9:55 Help! I’m being attacked by butterflies!


  1. Ha ha! Great review. I really want to support this show because its taking an old story and putting a modern twist on things much like Ian McKellan did with his Richard III.

    But I felt that we would have been better served with narration similar to what Heroes did. Especially with a brief refresher on this world they have created. Some title cards like "The year is 27 of the reign of Silas...here is a map of the world and here lies Gilboa..."etc. Just a few minutes of that would have invested me more than the questions that linger as I watch things unfold.
    PLUS, the narrator could be the kings historian with his PDA. This would give us a neutral character that we could identify and sympathize with. Because let's face it, later on in the story, King David acts like a dick.
    So its going to be difficult to root for anyone.

    Oh and I get that budgets are low, but even Baz Luhrman's Romeo & Juliet came up with some changes from our modern world. I think NBC can too.

  2. I love this review, Josie. In fact, due to your efforts, I now have a good idea of what this series is about, and strongly suspect it's not for me. So I can now delete my DVR recording and save myself two hours of valuable time. :)

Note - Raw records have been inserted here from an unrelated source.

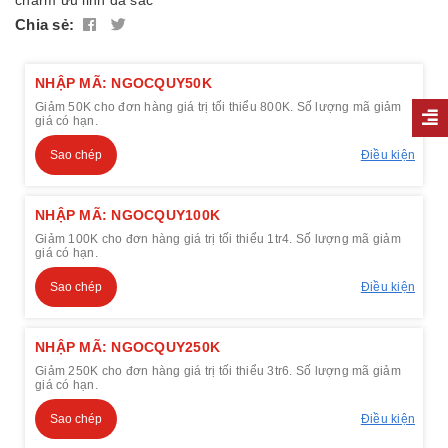
Chia sẻ:
NHẬP MÃ: NGOCQUY50K
Giảm 50K cho đơn hàng giá trị tối thiểu 800K. Số lượng mã giảm
giá có hạn.
Sao chép
Điều kiện
NHẬP MÃ: NGOCQUY100K
Giảm 100K cho đơn hàng giá trị tối thiểu 1tr4. Số lượng mã giảm
giá có hạn.
Sao chép
Điều kiện
NHẬP MÃ: NGOCQUY250K
Giảm 250K cho đơn hàng giá trị tối thiểu 3tr6. Số lượng mã giảm
giá có hạn.
Sao chép
Điều kiện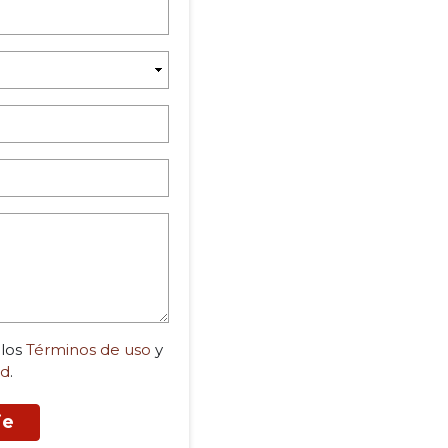
 los
Términos de uso
y
ad
.
je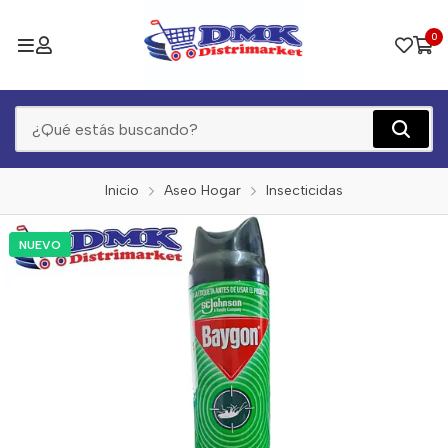
0
Inicio
Aseo Hogar
Insecticidas
NUEVO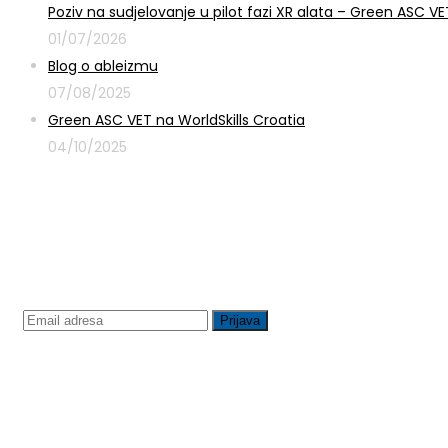
Poziv na sudjelovanje u pilot fazi XR alata – Green ASC 
01/07/2026
Blog o ableizmu
07/08/2025
Green ASC VET na WorldSkills Croatia
04/10/2025
Prijavite se na newsletter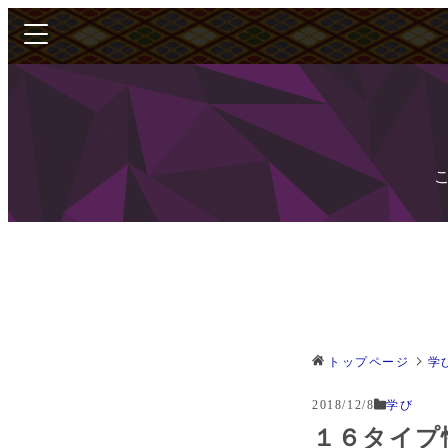
トップページ
学
2018/12/8
学び
１６タイプ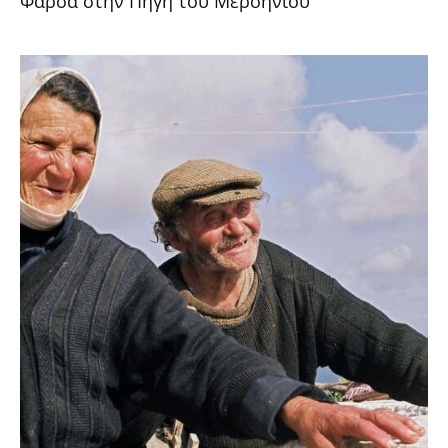
Φάρσα στην Πηγή του Μερσηνιού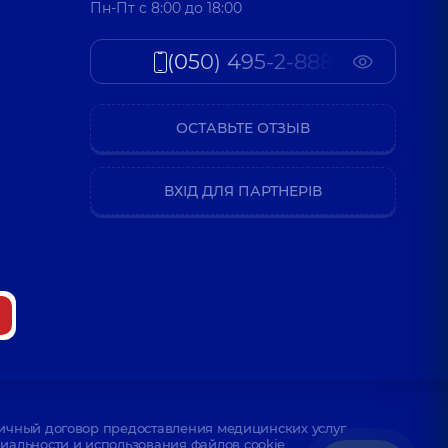
Пн-Пт c 8:00 до 18:00
(050) 495-2-888
ОСТАВЬТЕ ОТЗЫВ
ВХІД ДЛЯ ПАРТНЕРІВ
ичный договор предоставления медицинских услуг
альности и использования файлов cookie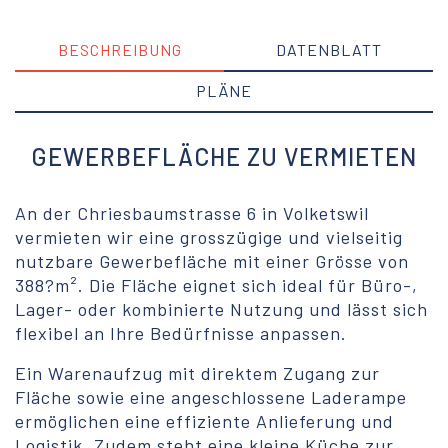
BESCHREIBUNG
DATENBLATT
PLÄNE
GEWERBEFLÄCHE ZU VERMIETEN
An der Chriesbaumstrasse 6 in Volketswil
vermieten wir eine grosszügige und vielseitig
nutzbare Gewerbefläche mit einer Grösse von
388?m². Die Fläche eignet sich ideal für Büro-,
Lager- oder kombinierte Nutzung und lässt sich
flexibel an Ihre Bedürfnisse anpassen.
Ein Warenaufzug mit direktem Zugang zur
Fläche sowie eine angeschlossene Laderampe
ermöglichen eine effiziente Anlieferung und
Logistik. Zudem steht eine kleine Küche zur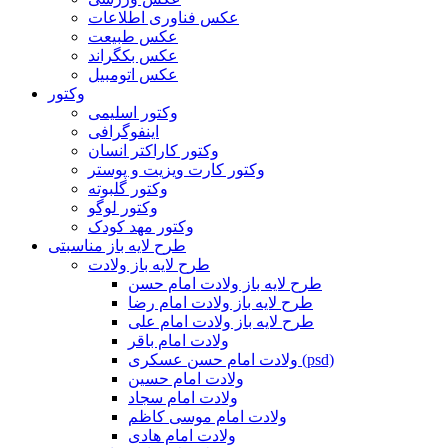
عکس فناوری اطلاعات
عکس طبیعت
عکس بکگراند
عکس اتومبیل
وکتور
وکتور اسلیمی
اینفوگرافی
وکتور کاراکتر انسان
وکتور کارت ویزیت و پوستر
وکتور گلبوته
وکتور لوگو
وکتور مهد کودک
طرح لایه باز مناسبتی
طرح لایه باز ولادت
طرح لایه باز ولادت امام حسن
طرح لایه باز ولادت امام رضا
طرح لایه باز ولادت امام علی
ولادت امام باقر
ولادت امام حسن عسکری (psd)
ولادت امام حسین
ولادت امام سجاد
ولادت امام موسی کاظم
ولادت امام هادی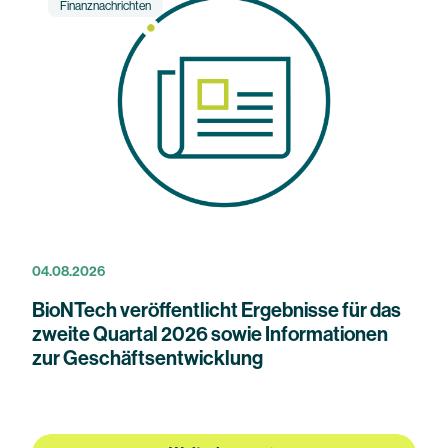
Finanznachrichten
04.08.2026
BioNTech veröffentlicht Ergebnisse für das
zweite Quartal 2026 sowie Informationen
zur Geschäftsentwicklung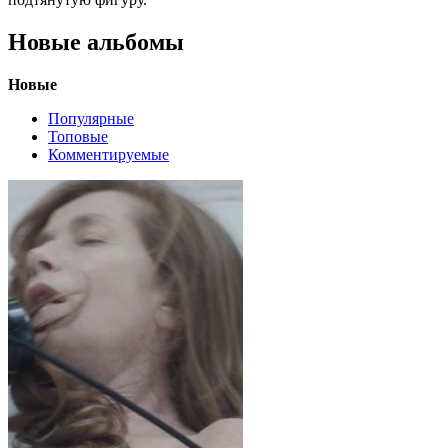
Новые альбомы
Новые
Популярные
Топовые
Комментируемые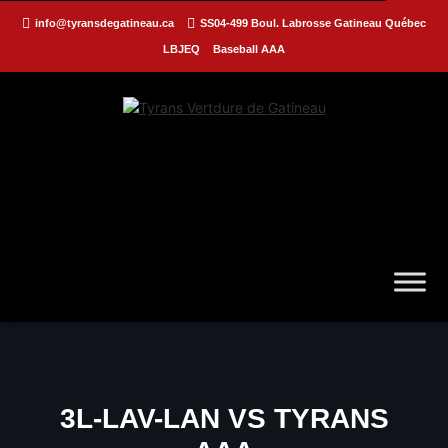
info@tyransdegatineau.ca
SS04-499 Boul. Labrosse Gatineau Québec
LBJEQ
Baseball AAA
3L-LAV-LAN VS TYRANS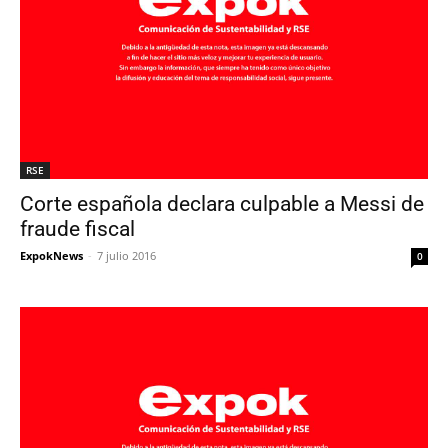
RSE
Corte española declara culpable a Messi de
fraude fiscal
ExpokNews
-
7 julio 2016
0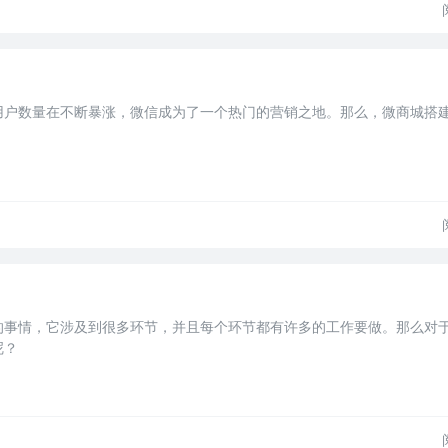
用户数量在不断暴涨，微信成为了一个热门的营销之地。那么，微商城搭
的事情，它涉及到很多环节，并且每个环节都有许多的工作要做。那么对
呢？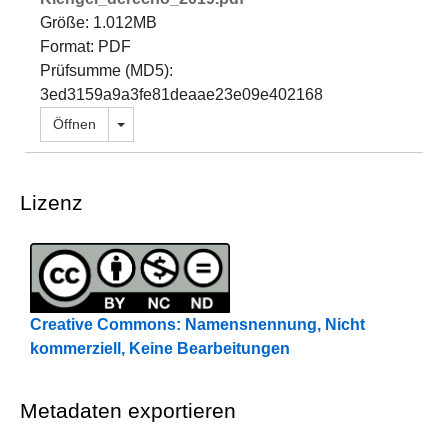
Größe: 1.012MB
Format: PDF
Prüfsumme (MD5):
3ed3159a9a3fe81deaae23e09e402168
Dropdown öffnen
Öffnen
Lizenz
Creative Commons: Namensnennung, Nicht
kommerziell, Keine Bearbeitungen
Metadaten exportieren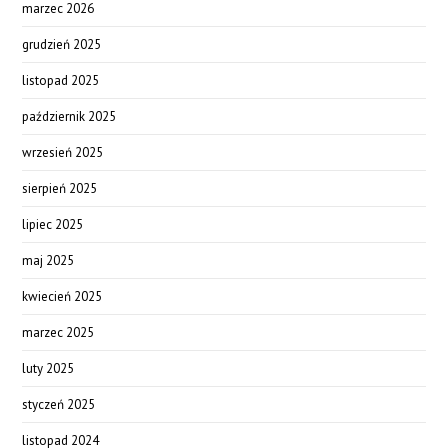
marzec 2026
grudzień 2025
listopad 2025
październik 2025
wrzesień 2025
sierpień 2025
lipiec 2025
maj 2025
kwiecień 2025
marzec 2025
luty 2025
styczeń 2025
listopad 2024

  3. "Are we supposed to hope for the end of monarchy, that evil beast so inimical to quality of life and reserved for such backwards places as Norway?"

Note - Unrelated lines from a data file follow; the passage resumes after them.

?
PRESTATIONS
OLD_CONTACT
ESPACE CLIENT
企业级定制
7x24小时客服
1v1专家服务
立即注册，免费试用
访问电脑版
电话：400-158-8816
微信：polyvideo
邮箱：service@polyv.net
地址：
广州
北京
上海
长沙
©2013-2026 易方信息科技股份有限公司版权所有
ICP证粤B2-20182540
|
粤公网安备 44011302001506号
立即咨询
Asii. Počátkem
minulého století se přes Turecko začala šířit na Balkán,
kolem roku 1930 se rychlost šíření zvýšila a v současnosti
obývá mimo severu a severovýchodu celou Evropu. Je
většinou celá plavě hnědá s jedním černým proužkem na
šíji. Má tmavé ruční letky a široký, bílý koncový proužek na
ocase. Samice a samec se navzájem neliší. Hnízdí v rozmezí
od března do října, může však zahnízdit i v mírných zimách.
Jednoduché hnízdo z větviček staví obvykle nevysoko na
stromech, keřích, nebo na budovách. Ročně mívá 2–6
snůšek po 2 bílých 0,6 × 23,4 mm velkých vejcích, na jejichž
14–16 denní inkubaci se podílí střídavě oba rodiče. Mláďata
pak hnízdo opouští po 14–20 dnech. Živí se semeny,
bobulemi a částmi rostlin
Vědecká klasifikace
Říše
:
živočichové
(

    Norway is quite at the center of things from where I'm standing!!!! ;)

    Thanx for your review - fun to read, and you saved me the trouble of watching and discarding the pilot :)

    Bye from us in Norway :D

  4. Hi, Citten!

    I spent a week in Oslo in 2005, and I loved it. Everyone I met was kind to me. I was very impressed with how progressive the government was. There are so many things we should be doing in the United States that Norway is already doing.

    (My Norway trip photos)


  5. Hi Citten.

    Yes, the Norway-as-backwards thing was sarcasm! I've never been to Norway, but I'm under the impression that it's clean, well-educated, civil, and has decent health care.

  6. OK, I'm not totally sold on this series yet, but it has potential.

    The story seems to progress at a slow pace, but I like how little, seemingly innocuous details return later. King Silas' kitschy story about how God crowned him with butterflies? Returns at the end when David is "crowned." Jack (the king's son) furtively sharing a glance with an unnamed man across the room while he is supposedly living the life of a playboy? Returns when Silas confronts him about his proclivities. David even uses a duct tape contraption to blow up the Goliath tank.

    And those people following around the king, queen, and company with PDAs, I believe that they are the press -- or historians -- whatever they are, they record the happenings of the royal family. The manipulation of the press ranges from blatant to subtle, blatant when Silas declaims that his brother-in-law congratulated him on ending the war, subtle when Jack (the king's gay son) supposedly has a fling with one of his mother's assistants (another subtly that's easily missed), adding "make him look rakish" -- I'm assuming this is an attempt to separate him as far as possible form his secret gay lifestyle.

    So there were bits about the pilot I liked, and I saw a lot of possibilities. There were a few twists in the pilot that I did not see coming -- not huge twists, but enough to keep me interested. At the very least, this show is very unlike anything else that's on, and for that I'm going to give it a few episodes to try to win me over.

  7. Hi Billie, nice photos - hope you had a nice trip :)

    Josie - sarcasm... what's that? :D

    Anyway - I do appreciate you all doing so many reviews these days - always fun and interesting to read.